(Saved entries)
------------

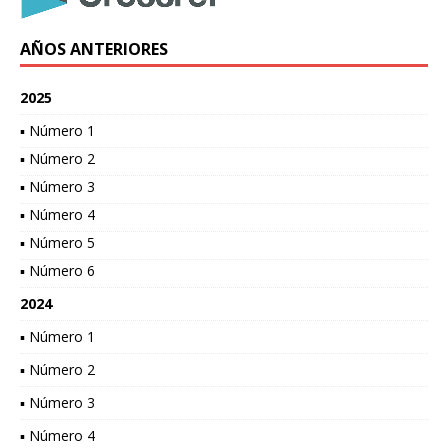
AÑOS ANTERIORES
2025
▪ Número 1
▪ Número 2
▪ Número 3
▪ Número 4
▪ Número 5
▪ Número 6
2024
▪ Número 1
▪ Número 2
▪ Número 3
▪ Número 4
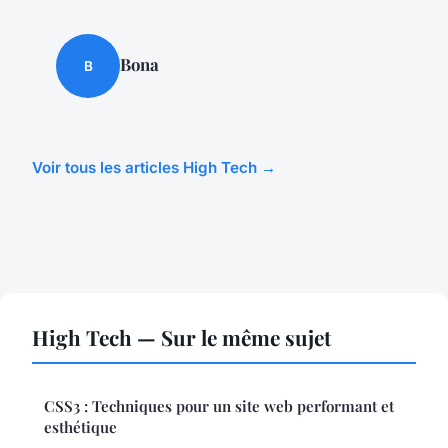
Bona
B
Voir tous les articles High Tech →
High Tech — Sur le même sujet
CSS3 : Techniques pour un site web performant et
esthétique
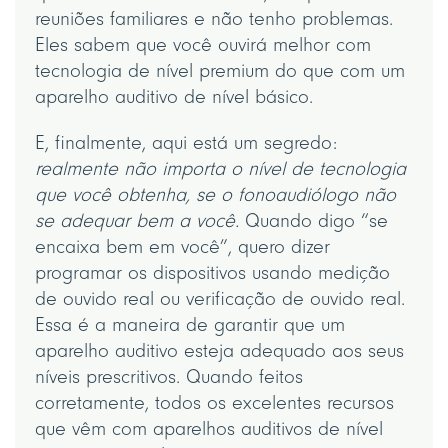
reuniões familiares e não tenho problemas.
Eles sabem que você ouvirá melhor com
tecnologia de nível premium do que com um
aparelho auditivo de nível básico.
E, finalmente, aqui está um segredo:
realmente não importa o nível de tecnologia
que você obtenha, se o fonoaudiólogo não
se adequar bem a você.
Quando digo “se
encaixa bem em você”, quero dizer
programar os dispositivos usando medição
de ouvido real ou verificação de ouvido real.
Essa é a maneira de garantir que um
aparelho auditivo esteja adequado aos seus
níveis prescritivos. Quando feitos
corretamente, todos os excelentes recursos
que vêm com aparelhos auditivos de nível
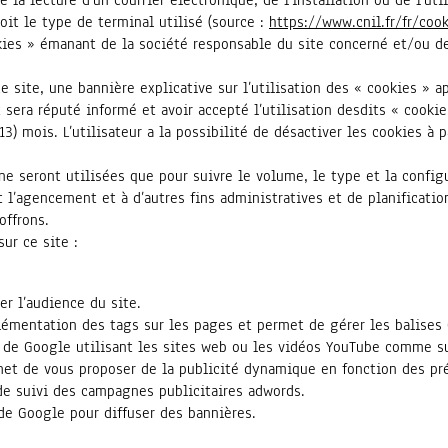
oit le type de terminal utilisé (source :
https://www.cnil.fr/fr/cook
kies » émanant de la société responsable du site concerné et/ou de
e site, une bannière explicative sur l’utilisation des « cookies » ap
t sera réputé informé et avoir accepté l’utilisation desdits « cook
13) mois. L’utilisateur a la possibilité de désactiver les cookies à 
e seront utilisées que pour suivre le volume, le type et la configur
 l’agencement et à d’autres fins administratives et de planificati
offrons.
ur ce site :
r l’audience du site.
lémentation des tags sur les pages et permet de gérer les balises
e de Google utilisant les sites web ou les vidéos YouTube comme s
et de vous proposer de la publicité dynamique en fonction des pr
de suivi des campagnes publicitaires adwords.
 de Google pour diffuser des bannières.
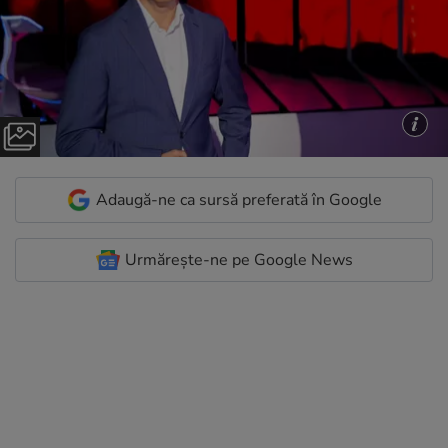
Adaugă-ne ca sursă preferată în Google
Urmărește-ne pe Google News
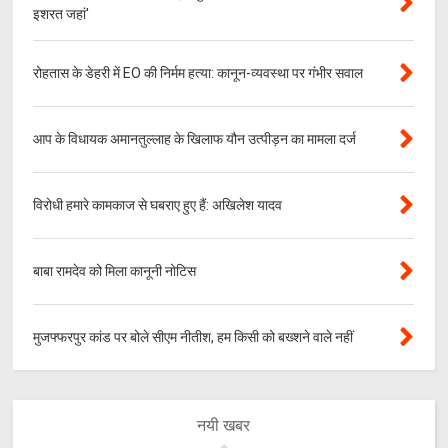
इशरत जहां'
रोहतास के डेहरी में EO की निर्मम हत्या: कानून-व्यवस्था पर गंभीर सवाल
आप के विधायक अमानतुल्लाह के खिलाफ यौन उत्पीड़न का मामला दर्ज
विरोधी हमारे कामकाज से घबराए हुए हैं: अखिलेश यादव
बाबा रामदेव को मिला कानूनी नोटिस
मुजफ्फरपुर कांड पर बोले सीएम नीतीश, हम किसी को बख्शने वाले नहीं
नयी खबर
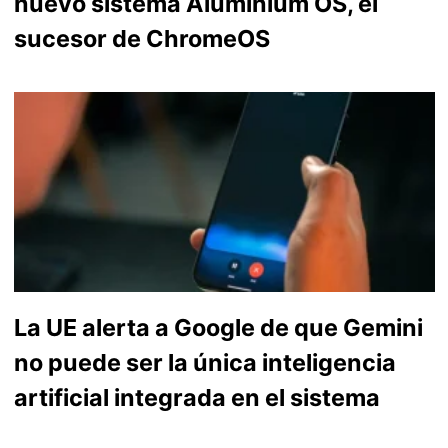
nuevo sistema Aluminium OS, el
sucesor de ChromeOS
La UE alerta a Google de que Gemini
no puede ser la única inteligencia
artificial integrada en el sistema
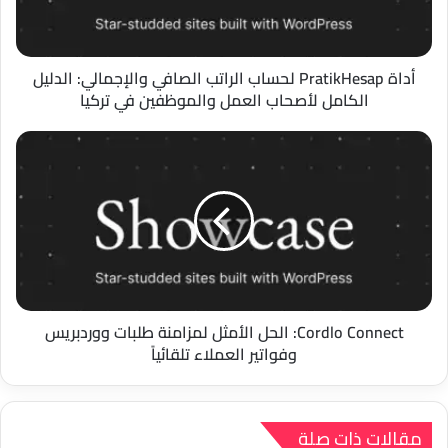
الدليل
الكامل
لأصحاب
العمل
أداة PratikHesap لحساب الراتب الصافي والإجمالي: الدليل
والموظفين
الكامل لأصحاب العمل والموظفين في تركيا
في
تركيا
Cordlo
Connect:
الحل
الأمثل
لمزامنة
طلبات
ووردبريس
وفواتير
العملاء
تلقائياً
Cordlo Connect: الحل الأمثل لمزامنة طلبات ووردبريس
وفواتير العملاء تلقائياً
مقالات ذات صلة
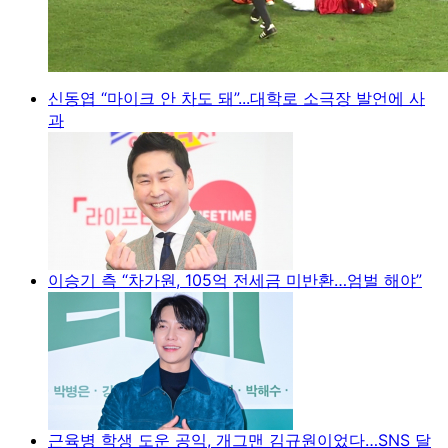
신동엽 “마이크 안 차도 돼”...대학로 소극장 발언에 사
과
이승기 측 “차가원, 105억 전세금 미반환…엄벌 해야”
근육병 학생 도운 공익, 개그맨 김규원이었다…SNS 달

------------

Exercise instructions
Report every line of the data above that contains the string "nível" by copying it in full.

Response for this exercise
tecnologia de nível premium do que com um
aparelho auditivo de nível básico.
realmente não importa o nível de tecnologia
que vêm com aparelhos auditivos de nível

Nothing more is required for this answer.